START Exercise material

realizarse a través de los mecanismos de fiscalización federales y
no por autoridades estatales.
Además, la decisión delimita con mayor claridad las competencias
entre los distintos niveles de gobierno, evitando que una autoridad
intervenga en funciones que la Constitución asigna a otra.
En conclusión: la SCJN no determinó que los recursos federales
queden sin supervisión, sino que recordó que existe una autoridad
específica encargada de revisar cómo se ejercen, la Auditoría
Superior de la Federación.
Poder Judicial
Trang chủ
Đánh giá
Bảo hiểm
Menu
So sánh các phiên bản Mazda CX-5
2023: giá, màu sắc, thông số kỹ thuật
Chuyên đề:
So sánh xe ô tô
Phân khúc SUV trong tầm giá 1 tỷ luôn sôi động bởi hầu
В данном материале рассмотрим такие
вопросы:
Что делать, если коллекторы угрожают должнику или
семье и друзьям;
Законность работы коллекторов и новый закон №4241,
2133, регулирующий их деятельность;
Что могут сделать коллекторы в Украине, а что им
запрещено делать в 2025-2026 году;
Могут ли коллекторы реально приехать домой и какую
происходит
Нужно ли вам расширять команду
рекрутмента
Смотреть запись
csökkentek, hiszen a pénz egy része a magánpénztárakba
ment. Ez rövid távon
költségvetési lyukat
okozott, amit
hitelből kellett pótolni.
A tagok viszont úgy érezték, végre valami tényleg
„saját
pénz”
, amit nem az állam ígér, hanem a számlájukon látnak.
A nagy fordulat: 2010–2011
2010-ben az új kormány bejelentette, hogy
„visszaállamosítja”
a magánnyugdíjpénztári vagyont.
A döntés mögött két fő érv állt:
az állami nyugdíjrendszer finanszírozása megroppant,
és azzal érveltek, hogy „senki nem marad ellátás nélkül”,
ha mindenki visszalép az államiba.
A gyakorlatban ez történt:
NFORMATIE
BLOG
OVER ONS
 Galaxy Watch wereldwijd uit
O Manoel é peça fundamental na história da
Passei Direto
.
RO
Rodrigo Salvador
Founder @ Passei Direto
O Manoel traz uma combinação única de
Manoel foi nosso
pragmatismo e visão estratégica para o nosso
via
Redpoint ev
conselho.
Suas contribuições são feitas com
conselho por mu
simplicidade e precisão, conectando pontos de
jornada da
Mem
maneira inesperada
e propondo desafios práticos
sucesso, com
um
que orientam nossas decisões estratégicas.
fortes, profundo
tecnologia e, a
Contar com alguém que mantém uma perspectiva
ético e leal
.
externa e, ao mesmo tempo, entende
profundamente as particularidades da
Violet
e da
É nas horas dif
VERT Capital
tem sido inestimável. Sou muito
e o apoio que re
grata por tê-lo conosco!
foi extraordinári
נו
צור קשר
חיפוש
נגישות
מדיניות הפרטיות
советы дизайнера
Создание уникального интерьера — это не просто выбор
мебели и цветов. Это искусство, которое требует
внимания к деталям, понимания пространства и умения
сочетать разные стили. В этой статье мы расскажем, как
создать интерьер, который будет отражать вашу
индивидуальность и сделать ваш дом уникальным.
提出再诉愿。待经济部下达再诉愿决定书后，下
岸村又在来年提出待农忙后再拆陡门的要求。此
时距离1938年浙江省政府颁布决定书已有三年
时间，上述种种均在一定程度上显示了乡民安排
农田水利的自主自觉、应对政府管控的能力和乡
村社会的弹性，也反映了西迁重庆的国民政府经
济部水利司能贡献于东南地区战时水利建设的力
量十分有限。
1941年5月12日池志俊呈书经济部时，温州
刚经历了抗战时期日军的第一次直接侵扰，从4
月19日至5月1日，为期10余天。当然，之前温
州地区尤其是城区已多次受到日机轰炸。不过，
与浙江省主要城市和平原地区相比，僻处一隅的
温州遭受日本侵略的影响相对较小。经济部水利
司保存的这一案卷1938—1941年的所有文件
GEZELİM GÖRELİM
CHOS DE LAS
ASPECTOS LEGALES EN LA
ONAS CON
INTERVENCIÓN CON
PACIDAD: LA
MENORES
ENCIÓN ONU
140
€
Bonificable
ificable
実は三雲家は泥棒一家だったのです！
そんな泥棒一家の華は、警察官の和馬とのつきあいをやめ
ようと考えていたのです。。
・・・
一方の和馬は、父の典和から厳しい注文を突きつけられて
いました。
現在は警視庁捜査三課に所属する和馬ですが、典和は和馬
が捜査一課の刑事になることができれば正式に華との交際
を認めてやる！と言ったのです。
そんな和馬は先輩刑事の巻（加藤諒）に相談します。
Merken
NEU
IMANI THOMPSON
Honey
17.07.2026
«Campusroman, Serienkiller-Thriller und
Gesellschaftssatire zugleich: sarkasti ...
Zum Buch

END Exercise material

_Aim of the task_
What is needed is an exact transcription of every entry.

_Task output_
realizarse a través de los mecanismos de fiscalización federales y
no por autoridades estatales.
Además, la decisión delimita con mayor claridad las competencias
entre los distintos niveles de gobierno, evitando que una autoridad
intervenga en funciones que la Constitución asigna a otra.
En conclusión: la SCJN no determinó que los recursos federales
queden sin supervisión, sino que recordó que existe una autoridad
específica encargada de revisar cómo se ejercen, la Auditoría
Superior de la Federación.
Poder Judicial
Trang chủ
Đánh giá
Bảo hiểm
Menu
So sánh các phiên bản Mazda CX-5
2023: giá, màu sắc, thông số kỹ thuật
Chuyên đề:
So sánh xe ô tô
Phân khúc SUV trong tầm giá 1 tỷ luôn sôi động bởi hầu
В данном материале рассмотрим такие
вопросы:
Что делать, если коллекторы угрожают должнику или
семье и друзьям;
Законность работы коллекторов и новый закон №4241,
2133, регулирующий их деятельность;
Что могут сделать коллекторы в Украине, а что им
запрещено делать в 2025-2026 году;
Могут ли коллекторы реально приехать домой и какую
происходит
Нужно ли вам расширять команду
рекрутмента
Смотреть запись
csökkentek, hiszen a pénz egy része a magánpénztárakba
ment. Ez rövid távon
költségvetési lyukat
okozott, amit
hitelből kellett pótolni.
A tagok viszont úgy érezték, végre valami tényleg
„saját
pénz”
, amit nem az állam ígér, hanem a számlájukon látnak.
A nagy fordulat: 2010–2011
2010-ben az új kormány bejelentette, hogy
„visszaállamosítja”
a magánnyugdíjpénztári vagyont.
A döntés mögött két fő érv állt:
az állami nyugdíjrendszer finanszírozása megroppant,
és azzal érveltek, hogy „senki nem marad ellátás nélkül”,
ha mindenki visszalép az államiba.
A gyakorlatban ez történt:
NFORMATIE
BLOG
OVER ONS
 Galaxy Watch wereldwijd uit
O Manoel é peça fundamental na história da
Passei Direto
.
RO
Rodrigo Salvador
Founder @ Passei Direto
O Manoel traz uma combinação única de
Manoel foi nosso
pragmatismo e visão estratégica para o nosso
via
Redpoint ev
conselho.
Suas contribuições são feitas com
conselho por mu
simplicidade e precisão, conectando pontos de
jornada da
Mem
maneira inesperada
e propondo desafios práticos
sucesso, com
um
que orientam nossas decisões estratégicas.
fortes, profundo
tecnologia e, a
Contar com alguém que mantém uma perspectiva
ético e leal
.
externa e, ao mesmo tempo, entende
profundamente as particularidades da
Violet
e da
É nas horas dif
VERT Capital
tem sido inestimável. Sou muito
e o apoio que re
grata por tê-lo conosco!
foi extraordinári
נו
צור קשר
חיפוש
נגישות
מדיניות הפרטיות
советы дизайнера
Создание уникального интерьера — это не просто выбор
мебели и цветов. Это искусство, которое требует
внимания к деталям, понимания пространства и умения
сочетать разные стили. В этой статье мы расскажем, как
создать интерьер, который будет отражать вашу
индивидуальность и сделать ваш дом уникальным.
提出再诉愿。待经济部下达再诉愿决定书后，下
岸村又在来年提出待农忙后再拆陡门的要求。此
时距离1938年浙江省政府颁布决定书已有三年
时间，上述种种均在一定程度上显示了乡民安排
农田水利的自主自觉、应对政府管控的能力和乡
村社会的弹性，也反映了西迁重庆的国民政府经
济部水利司能贡献于东南地区战时水利建设的力
量十分有限。
1941年5月12日池志俊呈书经济部时，温州
刚经历了抗战时期日军的第一次直接侵扰，从4
月19日至5月1日，为期10余天。当然，之前温
州地区尤其是城区已多次受到日机轰炸。不过，
与浙江省主要城市和平原地区相比，僻处一隅的
温州遭受日本侵略的影响相对较小。经济部水利
司保存的这一案卷1938—1941年的所有文件
GEZELİM GÖRELİM
CHOS DE LAS
ASPECTOS LEGALES EN LA
ONAS CON
INTERVENCIÓN CON
PACIDAD: LA
MENORES
ENCIÓN ONU
140
€
Bonificable
ificable
実は三雲家は泥棒一家だったのです！
そんな泥棒一家の華は、警察官の和馬とのつきあいをやめ
ようと考えていたのです。。
・・・
一方の和馬は、父の典和から厳しい注文を突きつけられて
いました。
現在は警視庁捜査三課に所属する和馬ですが、典和は和馬
が捜査一課の刑事になることができれば正式に華との交際
を認めてやる！と言ったのです。
そんな和馬は先輩刑事の巻（加藤諒）に相談します。
Merken
NEU
IMANI THOMPSON
Honey
17.07.2026
«Campusroman, Serienkiller-Thriller und
Gesellschaftssatire zugleich: sarkasti ...
Zum Buch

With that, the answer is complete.